◆ Records for processing
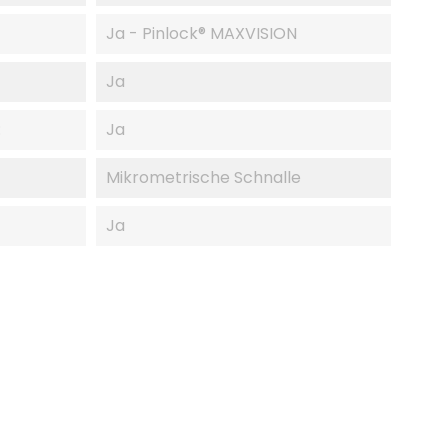
Ja - Pinlock® MAXVISION
Ja
:
Ja
Mikrometrische Schnalle
Ja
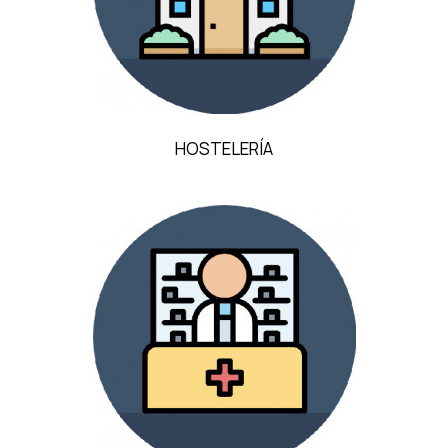
HOSTELERÍA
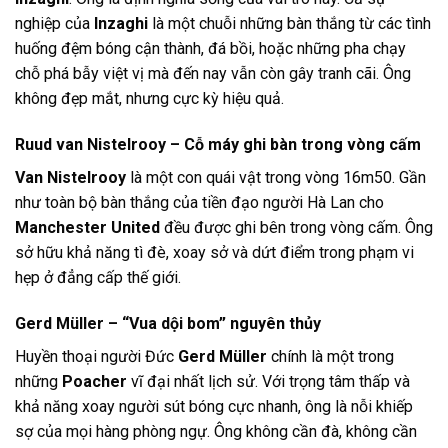
nghiệp của
Inzaghi
là một chuỗi những bàn thắng từ các tình
huống đệm bóng cận thành, đá bồi, hoặc những pha chạy
chỗ phá bẫy việt vị mà đến nay vẫn còn gây tranh cãi. Ông
không đẹp mắt, nhưng cực kỳ hiệu quả.
Ruud van Nistelrooy – Cỗ máy ghi bàn trong vòng cấm
Van Nistelrooy
là một con quái vật trong vòng 16m50. Gần
như toàn bộ bàn thắng của tiền đạo người Hà Lan cho
Manchester United
đều được ghi bên trong vòng cấm. Ông
sở hữu khả năng tì đè, xoay sở và dứt điểm trong phạm vi
hẹp ở đẳng cấp thế giới.
Gerd Müller – “Vua dội bom” nguyên thủy
Huyền thoại người Đức
Gerd Müller
chính là một trong
những
Poacher
vĩ đại nhất lịch sử. Với trọng tâm thấp và
khả năng xoay người sút bóng cực nhanh, ông là nỗi khiếp
sợ của mọi hàng phòng ngự. Ông không cần đà, không cần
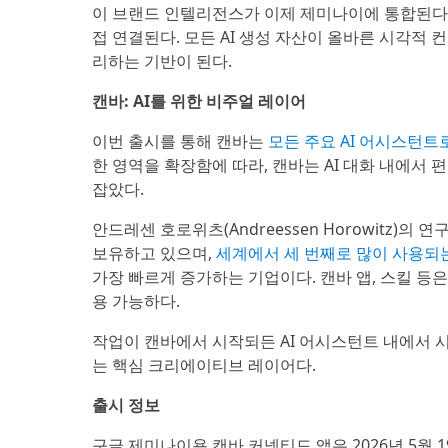
이 브랜드 인텔리전스가 이제 제미나이에 통합된다
접 연결된다. 모든 AI 생성 자산이 올바른 시각적 
리하는 기반이 된다.
캔바: AI를 위한 비주얼 레이어
이번 출시를 통해 캔바는
모든 주요 AI 어시스턴트
한 영역을 확장함에 따라, 캔바는 AI 대화 내에서
잡았다.
안드레센 호로위츠(Andreessen Horowitz)의
보유하고 있으며,
세계에서 세 번째로 많이 사용되는
가장 빠르게 증가하는 기업이다. 캔바 앱, 스킬 등은
용 가능하다.
작업이 캔바에서 시작되든 AI 어시스턴트 내에서 
는 핵심 크리에이티브 레이어다.
출시 정보
구글 제미나이용 캔바 커넥티드 앱은 2026년 5월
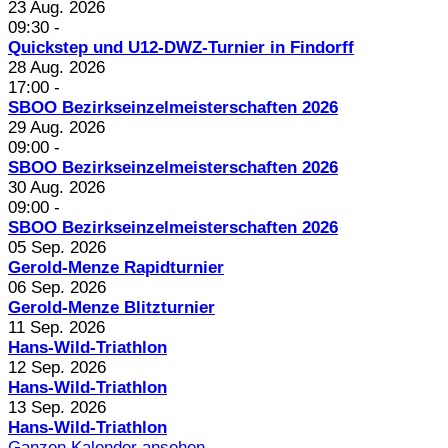
23 Aug. 2026
09:30
-
Quickstep und U12-DWZ-Turnier in Findorff
28 Aug. 2026
17:00
-
SBOO Bezirkseinzelmeisterschaften 2026
29 Aug. 2026
09:00
-
SBOO Bezirkseinzelmeisterschaften 2026
30 Aug. 2026
09:00
-
SBOO Bezirkseinzelmeisterschaften 2026
05 Sep. 2026
Gerold-Menze Rapidturnier
06 Sep. 2026
Gerold-Menze Blitzturnier
11 Sep. 2026
Hans-Wild-Triathlon
12 Sep. 2026
Hans-Wild-Triathlon
13 Sep. 2026
Hans-Wild-Triathlon
Ganzen Kalender ansehen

◆ Exercise goal
From the line that holds "chính là một trong" to the last line of the records, please copy each line exactly and nothing else. Pictures stay out.

◆ Answer for the task
chính là một trong
những
Poacher
vĩ đại nhất lịch sử. Với trọng tâm thấp và
khả năng xoay người sút bóng cực nhanh, ông là nỗi khiếp
sợ của mọi hàng phòng ngự. Ông không cần đà, không cần
이 브랜드 인텔리전스가 이제 제미나이에 통합된다
접 연결된다. 모든 AI 생성 자산이 올바른 시각적 
리하는 기반이 된다.
캔바: AI를 위한 비주얼 레이어
이번 출시를 통해 캔바는
모든 주요 AI 어시스턴트
한 영역을 확장함에 따라, 캔바는 AI 대화 내에서
잡았다.
안드레센 호로위츠(Andreessen Horowitz)의
보유하고 있으며,
세계에서 세 번째로 많이 사용되는
가장 빠르게 증가하는 기업이다. 캔바 앱, 스킬 등은
용 가능하다.
작업이 캔바에서 시작되든 AI 어시스턴트 내에서 
는 핵심 크리에이티브 레이어다.
출시 정보
구글 제미나이용 캔바 커넥티드 앱은 2026년 5월
23 Aug. 2026
09:30
-
Quickstep und U12-DWZ-Turnier in Findorff
28 Aug. 2026
17:00
-
SBOO Bezirkseinzelmeisterschaften 2026
29 Aug. 2026
09:00
-
SBOO Bezirkseinzelmeisterschaften 2026
30 Aug. 2026
09:00
-
SBOO Bezirkseinzelmeisterschaften 2026
05 Sep. 2026
Gerold-Menze Rapidturnier
06 Sep. 2026
Gerold-Menze Blitzturnier
11 Sep. 2026
Hans-Wild-Triathlon
12 Sep. 2026
Hans-Wild-Triathlon
13 Sep. 2026
Hans-Wild-Triathlon
Ganzen Kalender ansehen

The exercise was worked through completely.